= Ivar Kristianslund =

Norwegian preacher (1934–2023)

Ivar Kristianslund (1 January 1934 – 20 April 2023) was a Norwegian preacher, former professor of statistics, agronomist, farmer and politician. He was active as a Christian fundamentalist preacher in the self-proclaimed "Church of Norway in Exile", and in the leadership of several minor Christian right political parties from the late 1990s.

== Education and career ==
Kristianslund was educated as an agronomist from the Norwegian College of Agriculture (NLH) in 1959, and as cand.oecon. from the University of Oslo in 1962. He became dr. scient. from NLH in 1963, and dr. philos. in agricultural economics from the Michigan State University in 1972. He worked most of his career at the NLH writing numerous books and dissertations, and was leader of the institute of social economics at the Oslo Business School from 1989 to 1992. He was rector of BI Østfold from 1994 to 1995, and professor of statistics at the BI Norwegian Business School between 1993 and 1997. Later in life he also completed a Doctor of Ministry in theology, his third doctorate, at Knox Theological Seminary at age 85.

== Politics and activism ==
Kristianslund became the leader of the New Future Coalition Party in 1998, which merged into the Christian Unity Party the same year. He was leader of the new party until 2001, when he was dismissed after a court ruled against his leadership of the party, following an internal conflict since the party's national convention. He founded the more fundamentalist party Christian Future later the same year, which only allowed men and those confessing to Lutheran faith to hold formal posts. He left the party to join the Abortion Opponents' List for the 2005 and 2009 elections, from 2008 as party secretary, alongside figures such as Ludvig Nessa, Børre Knudsen and Per Kørner.

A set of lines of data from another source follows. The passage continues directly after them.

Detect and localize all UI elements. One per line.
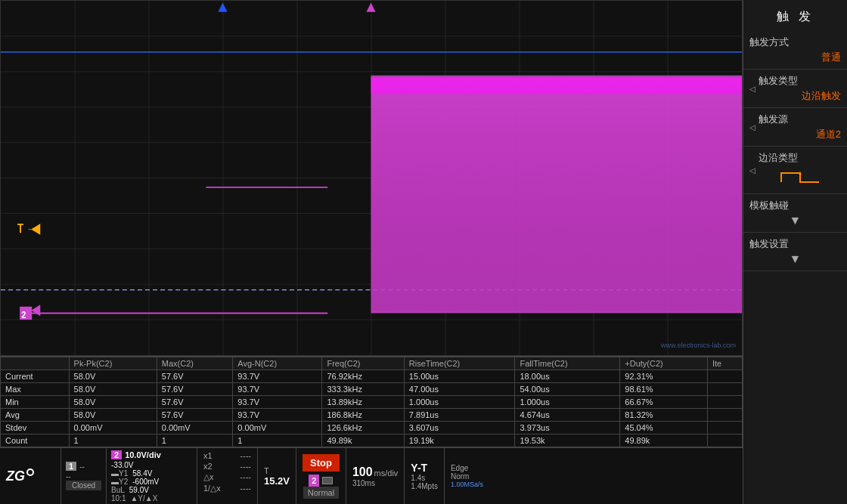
trigger-mode-item[interactable]: 触发方式 普通 [743, 31, 847, 70]
cursor-dx-val: ---- [240, 472, 251, 482]
ch1-line2: -- [66, 472, 101, 481]
ch2-label: 2 [111, 450, 122, 459]
ch2-coupling: BuL [111, 486, 125, 494]
stop-button[interactable]: Stop [302, 454, 340, 472]
edge-type-row: ◁ 边沿类型 [749, 151, 841, 189]
acq-time: 1.4s [411, 474, 438, 482]
row-cell: 47.00us [404, 383, 515, 396]
trigger-source-item[interactable]: ◁ 触发源 通道2 [743, 108, 847, 147]
row-cell [707, 383, 742, 396]
cursor-inv-val: ---- [240, 484, 251, 493]
timebase-sub: 310ms [352, 479, 398, 487]
cursor-panel: x1 ---- x2 ---- △x ---- 1/△x ---- [197, 448, 257, 504]
yt-panel: Y-T 1.4s 1.4Mpts [404, 448, 444, 504]
col-header-freq: Freq(C2) [322, 357, 404, 370]
ch2-y2-label: ▬Y2 [111, 478, 128, 486]
row-cell: 57.6V [157, 383, 233, 396]
row-label: Stdev [1, 422, 70, 434]
template-touch-arrow: ▼ [749, 214, 841, 227]
timebase-value: 100 [352, 465, 373, 479]
logo-circle [26, 468, 34, 476]
col-header-duty: +Duty(C2) [620, 357, 708, 370]
trigger-source-arrow: ◁ [749, 123, 755, 131]
svg-text:T →: T → [17, 222, 36, 236]
yt-label: Y-T [411, 462, 438, 474]
svg-marker-26 [218, 2, 227, 11]
row-cell: 3.973us [515, 422, 620, 434]
cursor-inv-label: 1/△x [203, 484, 221, 493]
row-label: Count [1, 434, 70, 447]
col-header-label [1, 357, 70, 370]
ch1-closed: Closed [66, 481, 101, 490]
cursor-x1-row: x1 ---- [203, 451, 251, 460]
row-cell: 49.89k [322, 434, 404, 447]
row-cell: 0.00mV [69, 422, 157, 434]
cursor-x2-label: x2 [203, 462, 213, 471]
trigger-source-value: 通道2 [759, 128, 841, 141]
trigger-type-item[interactable]: ◁ 触发类型 边沿触发 [743, 70, 847, 108]
ch2-offset: -33.0V [111, 461, 192, 469]
table-row: Max58.0V57.6V93.7V333.3kHz47.00us54.00us… [1, 383, 743, 396]
scope-area: 2 T → www.electronics-lab.com Pk-Pk(C2) … [0, 0, 743, 504]
svg-rect-25 [371, 77, 742, 311]
row-cell: 13.89kHz [322, 396, 404, 409]
row-cell: 333.3kHz [322, 383, 404, 396]
ch2-ratio: 10:1 [111, 494, 126, 502]
row-cell: 0.00mV [233, 422, 322, 434]
row-cell: 93.7V [233, 409, 322, 422]
row-cell: 66.67% [620, 396, 708, 409]
edge-type-item[interactable]: ◁ 边沿类型 [743, 147, 847, 194]
edge-type-arrow: ◁ [749, 166, 755, 175]
row-cell: 1 [157, 434, 233, 447]
logo: ZG [6, 468, 33, 484]
measurement-table-container: Pk-Pk(C2) Max(C2) Avg-N(C2) Freq(C2) Ris… [0, 356, 743, 447]
right-panel: 触 发 触发方式 普通 ◁ 触发类型 边沿触发 ◁ 触发源 通道2 [743, 0, 847, 504]
trigger-type-row: ◁ 触发类型 边沿触发 [749, 74, 841, 103]
row-cell: 81.32% [620, 409, 708, 422]
svg-marker-27 [366, 2, 375, 11]
template-touch-label: 模板触碰 [749, 199, 841, 212]
trigger-source-row: ◁ 触发源 通道2 [749, 113, 841, 141]
row-cell: 4.674us [515, 409, 620, 422]
row-cell: 58.0V [69, 396, 157, 409]
ch1-label: 1 [66, 462, 76, 471]
panel-title: 触 发 [743, 3, 847, 31]
cursor-dx-label: △x [203, 472, 214, 482]
row-cell: 57.6V [157, 409, 233, 422]
ch2-deltayx: ▲Y/▲X [130, 494, 157, 502]
col-header-max: Max(C2) [157, 357, 233, 370]
row-cell: 19.53k [515, 434, 620, 447]
col-header-ite: Ite [707, 357, 742, 370]
ch2-voltage-div: 10.0V/div [125, 450, 161, 459]
trigger-rate: 1.00MSa/s [451, 481, 737, 488]
trigger-label: Edge [451, 464, 737, 472]
template-touch-item[interactable]: 模板触碰 ▼ [743, 194, 847, 233]
row-cell: 126.6kHz [322, 422, 404, 434]
col-header-pkpk: Pk-Pk(C2) [69, 357, 157, 370]
trigger-info-panel: Edge Norm 1.00MSa/s [444, 448, 743, 504]
t-value: 15.2V [264, 475, 290, 487]
svg-rect-24 [371, 77, 742, 94]
timebase-unit: ms/div [374, 468, 399, 478]
row-cell: 57.6V [157, 396, 233, 409]
trigger-mode-value: 普通 [749, 51, 841, 64]
svg-marker-28 [31, 224, 40, 235]
row-cell: 98.61% [620, 383, 708, 396]
row-cell [707, 396, 742, 409]
logo-text: ZG [6, 468, 25, 484]
timebase-panel: 100 ms/div 310ms [346, 448, 404, 504]
table-row: Count11149.89k19.19k19.53k49.89k [1, 434, 743, 447]
row-cell: 93.7V [233, 396, 322, 409]
t-panel: T 15.2V [257, 448, 296, 504]
row-cell: 58.0V [69, 383, 157, 396]
trigger-settings-item[interactable]: 触发设置 ▼ [743, 233, 847, 271]
row-cell: 54.00us [515, 383, 620, 396]
cursor-x1-label: x1 [203, 451, 213, 460]
table-row: Stdev0.00mV0.00mV0.00mV126.6kHz3.607us3.… [1, 422, 743, 434]
svg-text:2: 2 [21, 309, 26, 320]
scope-grid: 2 T → [1, 1, 742, 355]
row-cell: 57.6V [157, 370, 233, 383]
ch1-line1: -- [79, 462, 85, 471]
ch2-deltay: 59.0V [129, 486, 149, 494]
edge-type-label: 边沿类型 [759, 151, 841, 165]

In 1998 he criticised a sex-information film from the Department of Health as "solicitating to adultery", and filed charges against Christian Democratic cabinet minister Jon Lilletun. He also filed charges against a children's program by state broadcaster NRK that had arranged a "kissing school" for children. In 1999 he gathered 6,000 signatures demanding the government dismiss bishop Rosemarie Köhn and capellan Siri Sunde from their positions due to their liberal positions on homosexual relations. The same year he also filed charges of blasphemy against the art exhibition "Ecce Homo", which displayed photographs by Swedish artist Elisabeth Ohlson imaging Jesus surrounded by gays and lesbians. He participated in the demonstration against Muslim prayer calling in Oslo in 2000, and has expressed fears of a coming "religious war" in Norway because of increasing numbers of Muslims.

Kristianslund appeared in the first season of Fredrik Skavlan's talk-show Først & sist in 1998. In 2002 he was portrayed with his then-new party in the NRK-documentary "Norwegian fundamentalism", and was described as Norwegian fundamentalists' "most eager spokesman". He has later been active as a preacher in the self-proclaimed "Church of Norway in Exile" (formerly the Deanery of Strandebarm).

==Personal life==
Kristianslund resided in Greåker, Østfold where he also worked as a farmer. He was married and had eight children. Kristianslund died on 20 April 2023.